The technical scheme adopted by the invention can detect the conflict between the possible situation of the actual train on the operation line and the direct resetting operation of the counting shaft of the worker, perform secondary protection and check on the correctness of the direct resetting of the manual operation counting shaft (especially when the counting shaft has a large-area fault), and reduce the safety problem caused by the train loss due to the misoperation of the worker.
The following detailed description of the present invention will be provided in conjunction with the accompanying drawings.
Drawings
The invention is further described with reference to the accompanying drawings and the detailed description below:
fig. 1 is a schematic diagram of a non-TVB train which is stuck first and then split into two NIVB for tracking after encountering a fault section.
FIG. 2 is a schematic diagram of the combination of the NTVB/SVB and the NIVB on the axle counting fault section into one NIVB.
Detailed Description
For direct resetting operation of the metering shaft, a ZC judges whether the direct resetting operation of the metering shaft is correct or not in a mode of counting the number of trains possibly existing in an NIVB formed by combining an NTVB/SVB and an NIVB on a fault metering shaft section, only when the count in the NIVB is 0, the ZC can use the clearing state information of the fault section after the direct resetting of the metering shaft is executed and the fault metering shaft section is changed into a clearing state, and when the NIVB only covers the fault section, the ZC can delete the NIVB on the fault section.
The protection method for the faulty operation and error clearing of the axle counting fault based on the train counting according to the invention is specifically described below with reference to fig. 1 and 2.
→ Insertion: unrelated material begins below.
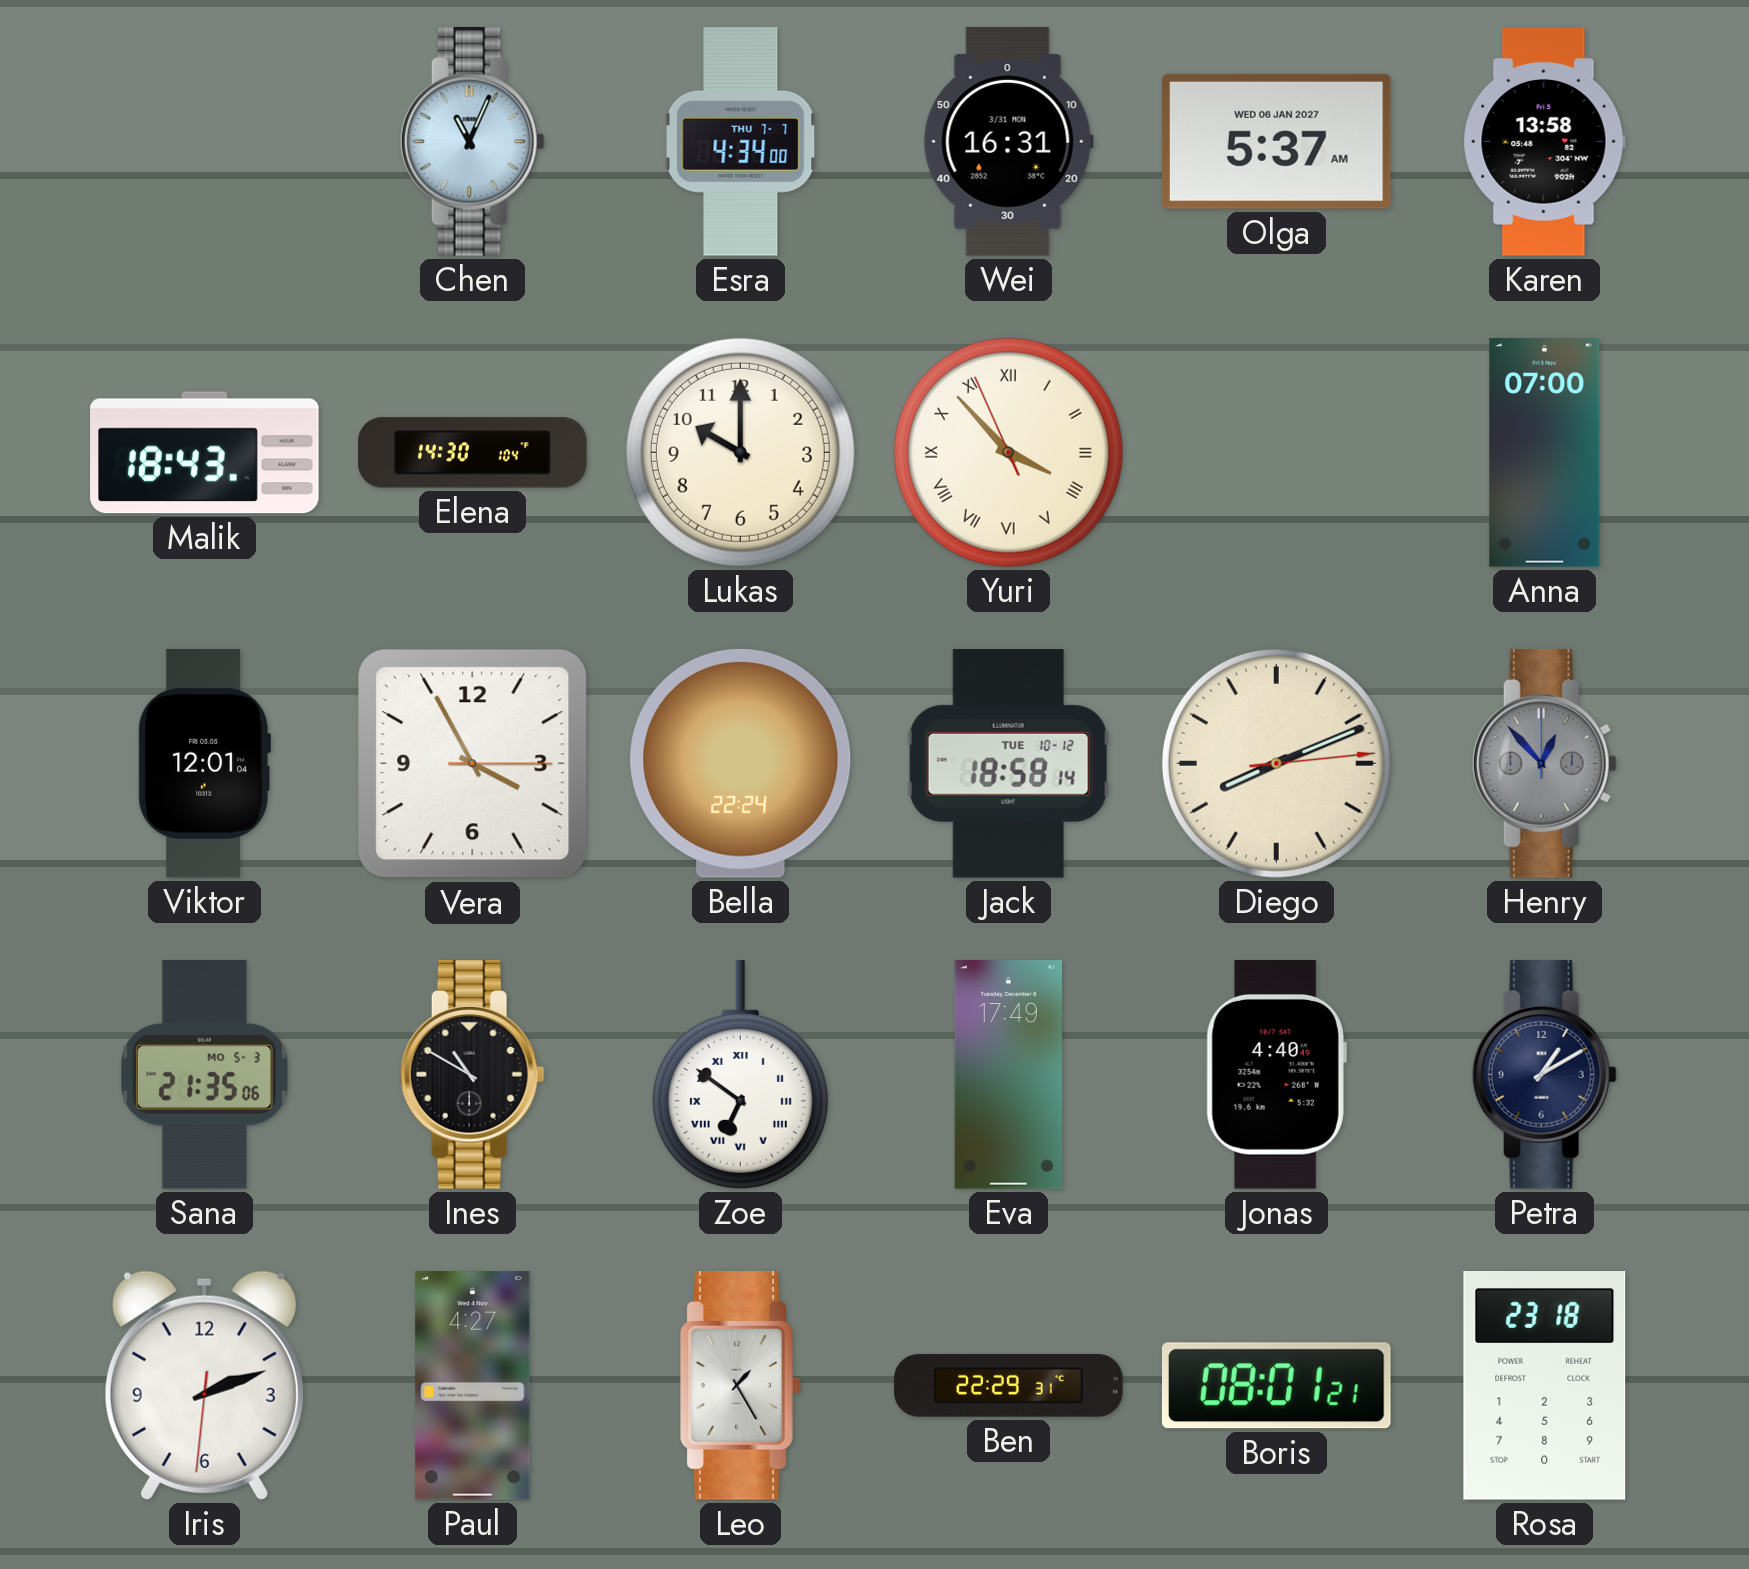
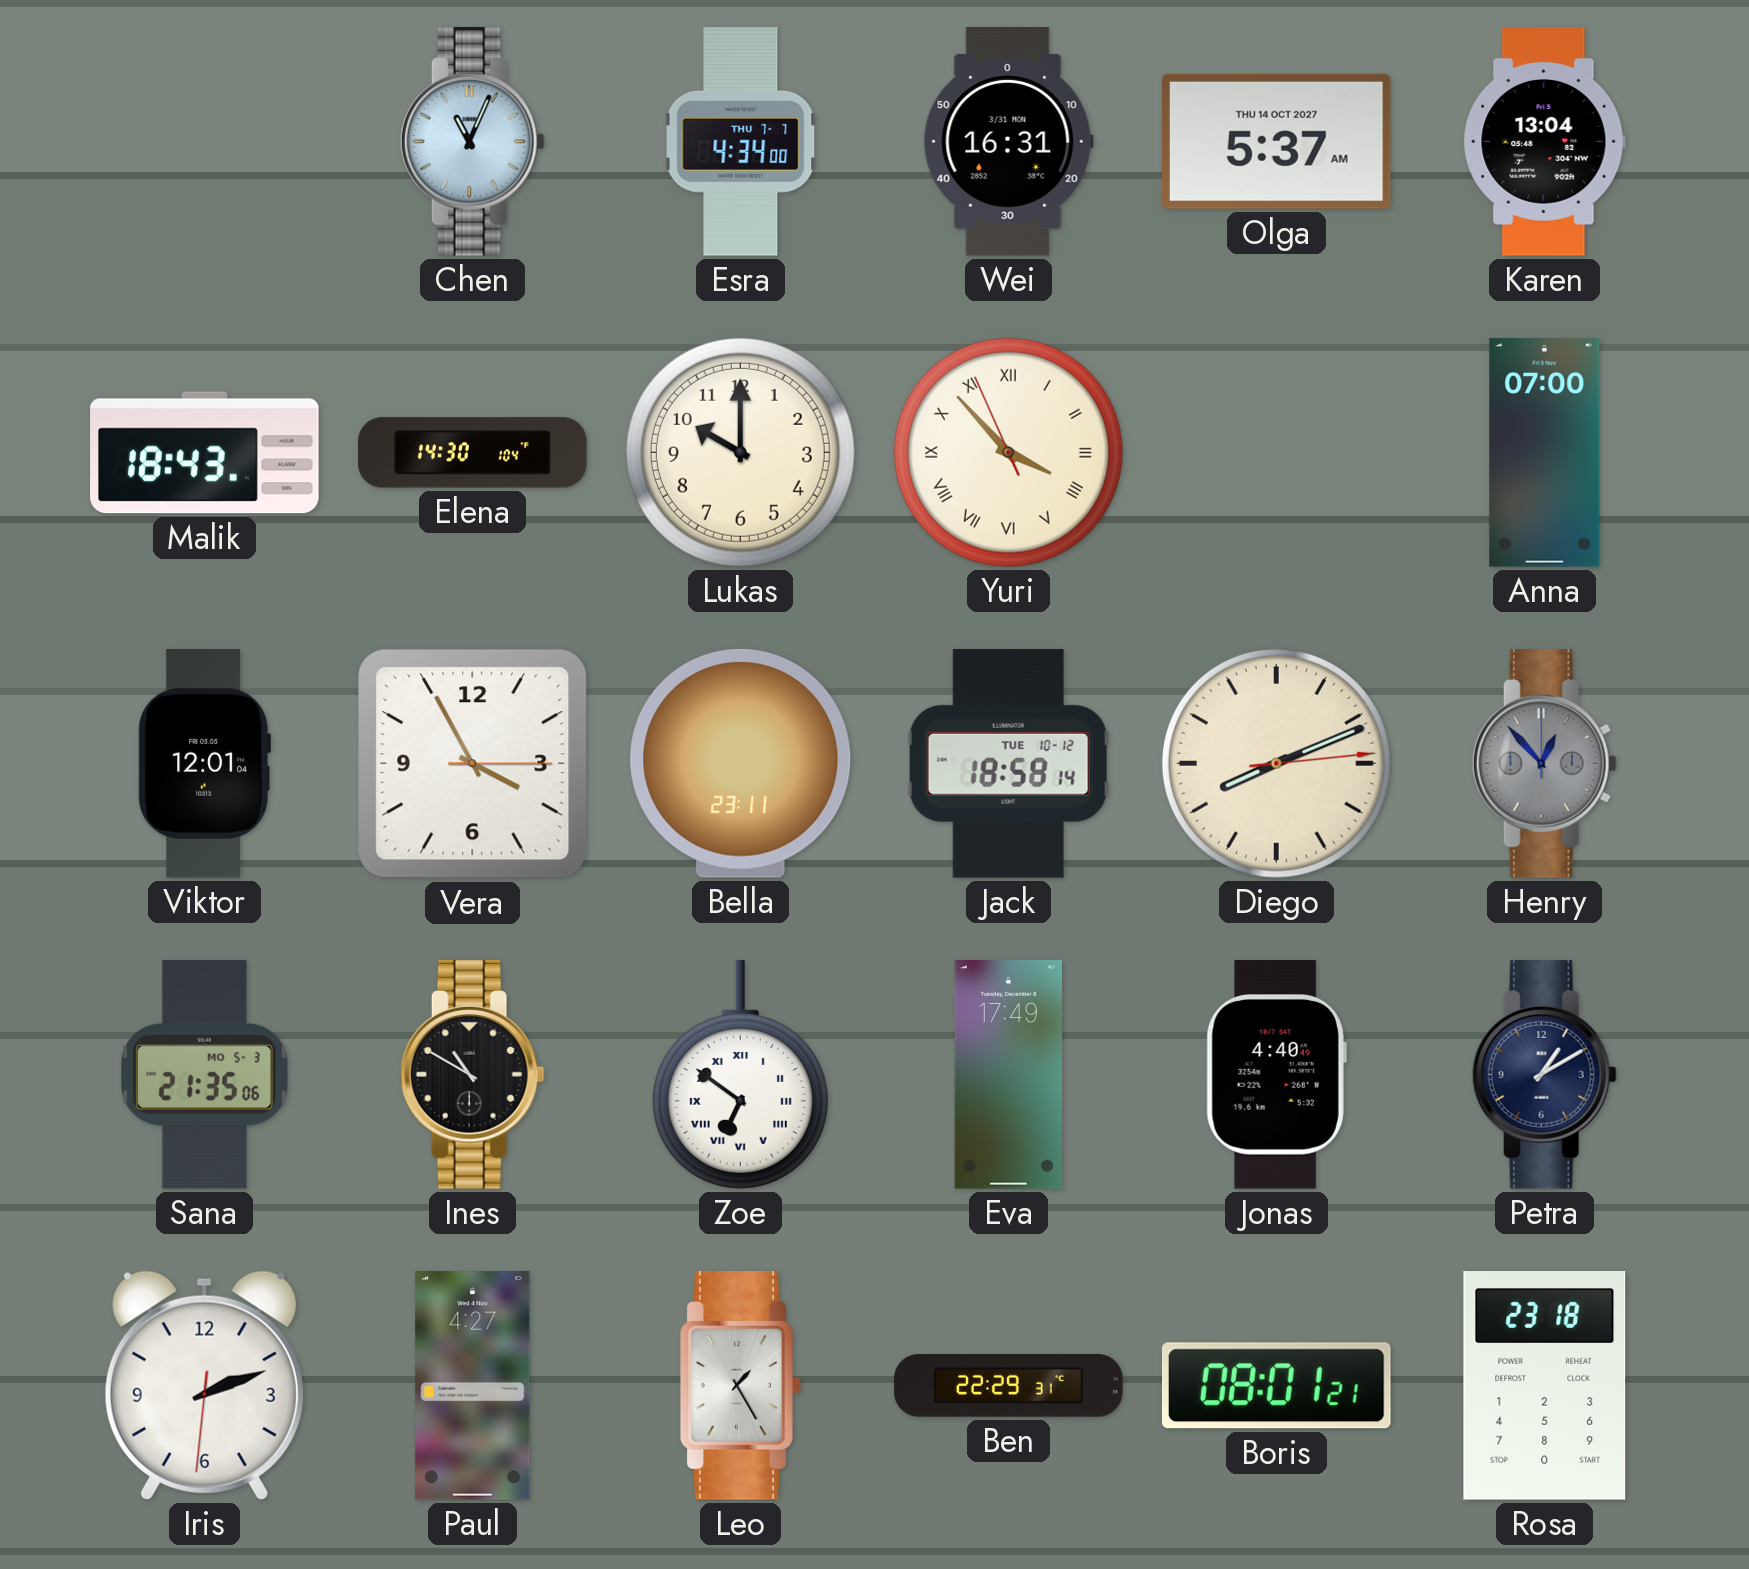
Olga date: WED 06 JAN 2027 -> THU 14 OCT 2027
Karen: 13:58 -> 13:04
Bella: 22:24 -> 23:11
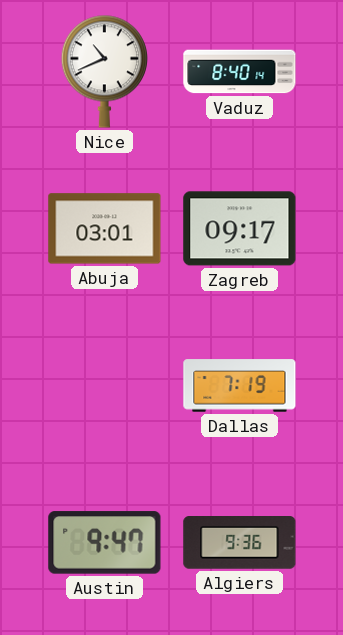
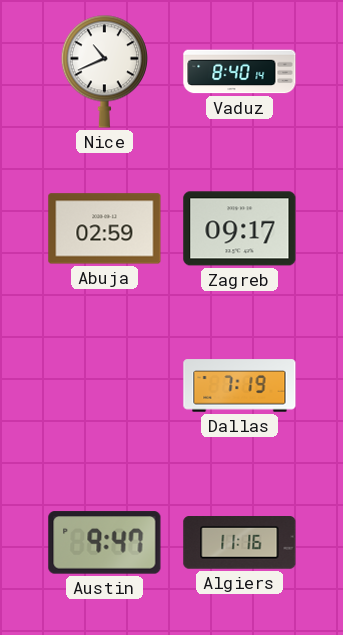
Abuja: 03:01 -> 02:59
Algiers: 9:36 -> 11:16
The whole protection process when the faulty operation of the axle counting based on the train counting is cleared is as follows:
the method comprises the following steps: as shown in fig. 1, a non-TVB train approaches and passes through the fault section, the non-TVB train is stuck and then split after encountering the fault section, the ZC tracks an NIVB on the axle counting fault section, the ZC starts a train counting function for the NIVB on the fault section, and counts the number of NIVB trains on the fault section as "0";
step two: as shown in scenario a/b in fig. 2, after an NTVB/SVB enters the fault section and is merged with the existing NIVB in the fault section into an NIVB (corresponding to scenario b), ZC counts the number of trains in the NIVB in the fault section as "1";
step three: as shown in scenario b/c/d/e in fig. 2, as the train is running, the ZC keeps the number of trains in NIVB on the faulty zone at "1";
step four: the staff carries out direct reset of the axle counting in the fault section, and the fault axle counting section is changed into a clear state;
step five: the ZC judges whether the counting shaft goes out of the fault or not according to the number of the trains of the NIVB on the fault section and the output state of the fault counting shaft section; because the number of the trains of the NIVB in the fault section is not 0, the ZC determines that the counting shaft goes out of the fault and gives an alarm to a central man-machine interface for prompting, and the ZC does not use the information of the coming-out state of the fault section, namely aiming at a scene c, the ZC does not delete the NIVB in the fault section; for scenario b, ZC does not shorten NIVB to the left boundary of the fault zone; for scenario d/e, ZC will not shorten NIVB to the right boundary of the fault zone;
step six: as shown in a scene f in fig. 2, the NIVB is split into NIVB _1 and NIVB _2, and after detecting that the NIVB is split, the ZC resets the number of trains of the NIVB _1 in the split fault section to "0" (NIVB _2 in the non-fault section, and the ZC does not start the train counting function);
step seven: the staff carries out direct reset of the axle counting for the fault section, and the fault axle counting section is changed into a clear state;
step eight: the ZC judges whether the counting shaft goes out of the fault or not according to the number of trains of the NIVB _1 in the fault section and the out-of-clear state of the fault counting shaft section; since the number of trains of NIVB _1 on the fault section is "0", the ZC determines that there is no fault in the counting shaft, and the ZC may use the clear status information of the fault section, that is, for the scenario f, the ZC may delete NIVB _1 on the fault section.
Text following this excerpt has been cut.